Orvieto is imposingly situated at the summit of a 150m-high tufa cliff, emerging like an island from the surrounding plains. With an urban structure that has remained essentially unchanged since the 13th and 14th centuries, it is dominated by its cathedral, built during the same period. The cathedral's facade, a great triptych built by Lorenzo Maitani with superb mosaics on gilt backgrounds, is the prime masterpiece of Italian decorative Gothic.
Map of OrvietoLoad map
The coordinates shown for all tentative sites were produced as a community effort. They are not official and may change on inscription.
The setting of Orvieto on the tuffa plateau is impresive. The cathedral with its simple interior and opulent facade is really masterpiece. Another pleasent place of Orvieto is Piazza dell Popolo (Palazzo del Popolo - PHOTO). My personal highlight is the Chapel of the Corporal with the stained corporal of the miracle of Bolsena - in fact it was the reason for the errection of the Cathedral.

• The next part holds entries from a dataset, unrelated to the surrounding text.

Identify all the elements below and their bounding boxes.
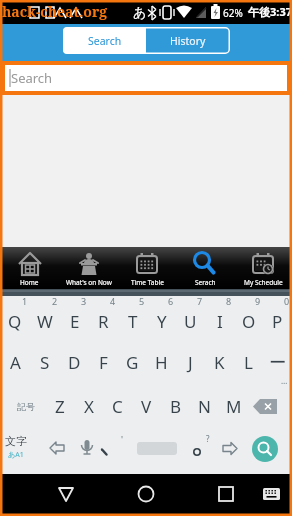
button[interactable] bbox=[74, 433, 100, 469]
button[interactable] bbox=[0, 474, 97, 516]
button[interactable]: H bbox=[147, 340, 176, 384]
staticText: … bbox=[281, 375, 288, 386]
button[interactable]: R bbox=[89, 296, 118, 340]
button[interactable]: M bbox=[219, 384, 248, 429]
staticText: 午後3:37 bbox=[248, 4, 292, 19]
staticText: A bbox=[10, 351, 21, 374]
button[interactable]: T bbox=[118, 296, 147, 340]
button[interactable]: ? bbox=[186, 433, 212, 469]
button[interactable]: E bbox=[60, 296, 89, 340]
staticText: P bbox=[272, 310, 283, 333]
staticText: 3 bbox=[81, 295, 87, 307]
staticText: 1 bbox=[22, 295, 28, 307]
button[interactable]: Serach bbox=[176, 247, 234, 289]
staticText: E bbox=[70, 310, 80, 333]
staticText: X bbox=[84, 395, 94, 418]
staticText: 7 bbox=[197, 295, 203, 307]
button[interactable]: C bbox=[103, 384, 132, 429]
button[interactable]: B bbox=[161, 384, 190, 429]
staticText: T bbox=[128, 310, 138, 333]
button[interactable]: Y bbox=[147, 296, 176, 340]
button[interactable]: P bbox=[263, 296, 292, 340]
staticText: S bbox=[40, 351, 50, 374]
button[interactable]: V bbox=[132, 384, 161, 429]
button[interactable]: Home bbox=[0, 247, 59, 289]
staticText: G bbox=[126, 351, 139, 374]
button[interactable] bbox=[217, 433, 243, 469]
button[interactable]: O bbox=[234, 296, 263, 340]
button[interactable]: Search bbox=[3, 63, 289, 93]
button[interactable] bbox=[44, 433, 70, 469]
staticText: Search bbox=[88, 34, 122, 48]
button[interactable]: Search bbox=[63, 27, 146, 54]
button[interactable]: A bbox=[0, 340, 30, 384]
staticText: D bbox=[68, 351, 81, 374]
staticText: Home bbox=[20, 278, 39, 287]
staticText: V bbox=[141, 395, 152, 418]
staticText: N bbox=[198, 395, 211, 418]
button[interactable]: ー bbox=[263, 340, 292, 384]
staticText: 6 bbox=[168, 295, 174, 307]
button[interactable]: F bbox=[89, 340, 118, 384]
button[interactable]: U bbox=[176, 296, 205, 340]
staticText: 9 bbox=[255, 295, 261, 307]
button[interactable]: W bbox=[30, 296, 60, 340]
staticText: 記号 bbox=[17, 401, 35, 412]
staticText: O bbox=[242, 310, 256, 333]
staticText: Serach bbox=[195, 278, 216, 287]
staticText: History bbox=[170, 34, 206, 48]
staticText: Z bbox=[55, 395, 65, 418]
staticText: ? bbox=[206, 433, 210, 444]
staticText: R bbox=[98, 310, 109, 333]
button[interactable] bbox=[194, 474, 291, 516]
button[interactable]: S bbox=[30, 340, 60, 384]
button[interactable]: 記号 bbox=[0, 384, 45, 429]
button[interactable]: 文字 bbox=[4, 432, 36, 470]
button[interactable] bbox=[248, 384, 292, 429]
button[interactable]: K bbox=[205, 340, 234, 384]
button[interactable]: N bbox=[190, 384, 219, 429]
button[interactable] bbox=[252, 436, 278, 462]
staticText: hack-cheat.org bbox=[2, 2, 108, 21]
button[interactable]: G bbox=[118, 340, 147, 384]
staticText: L bbox=[244, 351, 253, 374]
button[interactable]: Z bbox=[45, 384, 74, 429]
staticText: 4 bbox=[110, 295, 116, 307]
staticText: あ bbox=[133, 4, 147, 20]
button[interactable]: Time Table bbox=[118, 247, 176, 289]
staticText: 文字 bbox=[5, 434, 27, 448]
button[interactable]: X bbox=[74, 384, 103, 429]
staticText: ー bbox=[269, 352, 286, 373]
button[interactable]: I bbox=[205, 296, 234, 340]
staticText: あA1 bbox=[8, 450, 24, 460]
button[interactable]: L bbox=[234, 340, 263, 384]
staticText: W bbox=[37, 310, 53, 333]
staticText: F bbox=[99, 351, 108, 374]
staticText: K bbox=[214, 351, 225, 374]
button[interactable]: D bbox=[60, 340, 89, 384]
staticText: 62% bbox=[223, 6, 243, 20]
staticText: B bbox=[170, 395, 182, 418]
button[interactable] bbox=[97, 474, 194, 516]
staticText: M bbox=[226, 395, 242, 418]
staticText: U bbox=[184, 310, 197, 333]
button[interactable]: J bbox=[176, 340, 205, 384]
staticText: C bbox=[112, 395, 123, 418]
staticText: Time Table bbox=[131, 278, 164, 287]
staticText: 0 bbox=[284, 295, 290, 307]
button[interactable]: My Schedule bbox=[234, 247, 292, 289]
staticText: J bbox=[188, 351, 193, 374]
button[interactable]: ' bbox=[100, 433, 126, 469]
button[interactable]: History bbox=[146, 27, 230, 54]
button[interactable]: What's on Now bbox=[59, 247, 118, 289]
staticText: ' bbox=[121, 433, 124, 445]
staticText: 8 bbox=[226, 295, 232, 307]
staticText: Search bbox=[11, 69, 53, 87]
staticText: Y bbox=[157, 310, 167, 333]
staticText: 2 bbox=[52, 295, 58, 307]
staticText: 5 bbox=[139, 295, 145, 307]
staticText: What's on Now bbox=[66, 278, 112, 287]
staticText: I bbox=[217, 310, 223, 333]
button[interactable]: Q bbox=[0, 296, 30, 340]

I think that one can spend wonderfull time enjoying the histrorical monuments, picturesque streets, excellent white wine and naturally excelent Italian food in Orvieto even without the WHS status.
I visited Orvieto by car in July 2013. It is only 1.5hrs away from Florence although it is part of the Umbria region (not Tuscany). Even though it is supposed to be peak season in July, there were only a handful of tourists. Most probably the crowds head primarily to Assisi. Orvieto is situated on a huge tuff rock visible from the A1 motorway already miles away. The main highlight is the Duomo, which is much more than just another church in a medieval town. It is similar to the cathedral of Siena but lacks a dome and a bell tower. Instead it is intricately adorned with colourful mosaics on the facade depicting scenes from the Bible and a magnificent rose window with Christ's image in the middle. Inside it is quite austere but a walk towards the altar will lead you to 2 chapels full of paintings, murals and frescoes - the Chapel of the Corporal and the Chapel of St. Brisio. Other sights to be seen in Orvieto or St. Patrick's Well, Orvieto underground and the small narrow roads and alleys full of wine bars and small restaurants. The culinary speciality here is the black truffle which is present in most dishes while a unique dessert wine is the Muffa Nobile. I ended my visit by driving uphill towards a small Capuchin convent just opposite Orvieto to enjoy a spectacular panoramic view.
No, not another medieval town with a cathedral! I almost had to drag myself to go and see Orvieto. The town is conveniently located along the A1 motorway, and built upon a giant tufa rock. Parking is at lower ground, and from there elevators and escalators take you upwards.
After a quick pizza I went looking for the Duomo. From some distance the thing looks like the one in Siena (black and white stripes), but here it's the facade that really knocks you out. There are ornaments all over it: golden and bright coloured mosaics, bas-reliefs. Complete bible stories are told at several scenes.
Will this ever become a WHS? Well, you never know. Orvieto is among the relatively recent (2006) additions to the Tentative List, so Italy probably will have plans for it. Like it did with Mantua last year.